Superior Auto Body Ltd Saskatoon has been in business since 1961, and they are an SGI ELITE Autobody shop and have been SGI accredited since 1982. There are many reasons they have so many loyal longstanding clients from all over the city, but mostly it is the small, personal touches that they offer to people who have been unfortunate enough to require their services. They offer newer model courtesy cars and vans for clients... and to help out, they also pick up your vehicle and take it to your SGI appointment for you and deliver the courtesy car to you at home. In our latest accident prevention tip, they share advice about safety at railway crossings in Saskatchewan.
IN A COLLISION WITH A TRAIN, THE TRAIN WILL ALWAYS WIN!
When driving your vehicle around Saskatoon and area roads, it’s easy to think you’re the king of the road. But when that road intersects with railway tracks, be prepared to give up your crown. There are so many rail tracks crisscrossing our province and many of them do not have safety barriers.
Trains are massive columns of speeding metal that can take more than a kilometer to come to a complete stop. As a driver, you need to respect their size and power or risk serious consequences.
Vehicle collisions with trains result in an average of 12 injuries and 2 deaths each year in Saskatchewan. The human cost is tragic, particularly because collisions with trains are entirely preventable.
SASKATCHEWAN RAILWAY CROSSING ISSUES
It’s a dubious distinction for Saskatchewan; a disproportionate number of railway crossings that are judged to be the most dangerous in the country. Of the 500 railway crossings that Transport Canada has assessed as being among the most dangerous in Canada, more than 60 are in this province. Put another way, with only about three percent of Canada’s population, we have an unlucky 13 percent of the crossings on this list.
Transport Canada says this list reflects a number of elements including not only the number of collisions, but also the characteristics of the crossings including:
- Volumes of rail and vehicle traffic,
- The type of trains,
- The number of tracks,
- Vehicle and train speeds and,
- Whether these crossings are in rural or urban areas.
Mixed in too, is information from a database of “rail occurrences” maintained by the Transportation Safety Board of Canada, including “accident and incident” data.
RAILWAY CROSSINGS – SUPERIOR SAFETY TIPS FOR SASKATOON AND AREA DRIVERS
Be alert and be prepared to stop
As you approach a crossing in the middle of Saskatoon or in rural Saskatchewan – whether marked or uncontrolled – remember to slow down and look both ways. You must stop if you see a train coming since they always have the right of way.

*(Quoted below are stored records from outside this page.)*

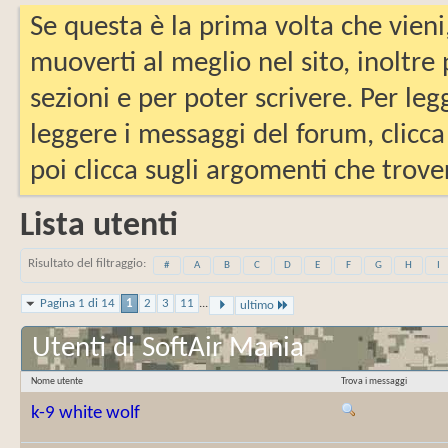
Se questa è la prima volta che vieni
muoverti al meglio nel sito, inoltre
sezioni e per poter scrivere. Per leg
leggere i messaggi del forum, clicca
poi clicca sugli argomenti che trover
Lista utenti
Risultato del filtraggio
#
A
B
C
D
E
F
G
H
I
Pagina 1 di 14
1
2
3
11
...
ultimo
Utenti di SoftAir Mania
Nome utente
Trova i messaggi
k-9 white wolf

Never try to race through a crossing before a train arrives
They aren’t required to slow down at crossings and their speed can often be difficult to gauge. Trying to save a few seconds by beating the train simply isn’t worth the risk. Regardless of what you drive, in a collision with a train, the train will always win. To reinforce this point, many railway crossings are equipped with electronic warning devices. Their message is simple: stop your vehicle and wait until it’s safe to proceed. Don’t needlessly put yourself in harm’s way by ignoring flashing lights or driving around barrier arms. Even if you make it safely over the tracks, a hefty fine could be waiting for you on the other side. Tickets for failing to obey a stop signal at a railway crossing start at $220.
Exercise caution around railway tracks even if you don’t see a train approaching
A common mistake is stopping on the tracks while waiting for traffic ahead of you to proceed. Not only do you risk a collision with a train, but your vehicle could be struck by the barrier arms if they’re activated. To avoid these situations, stop well behind the barriers and wait until you have enough room to clear the tracks completely.
Be sure to look for multiple sets of tracks
They are indicated by a small numbered sign under the traditional railway crossbuck. Don’t proceed after a train has passed until making sure another isn’t approaching on a different set of tracks.
Watch for other vehicles stopping in front of you
Half of all crashes occurring at crossings are rear-end collisions where the lead vehicle is slowing down or stopping. Pay particular attention to school buses since they are required to stop at all uncontrolled railway crossings. Flashing amber lights will be activated on the bus, giving you plenty of warning before it stops.
Staying safe near trains isn’t complicated. Rather, it’s a matter of knowing the rules and obeying them to ensure that you arrive at your destination safely.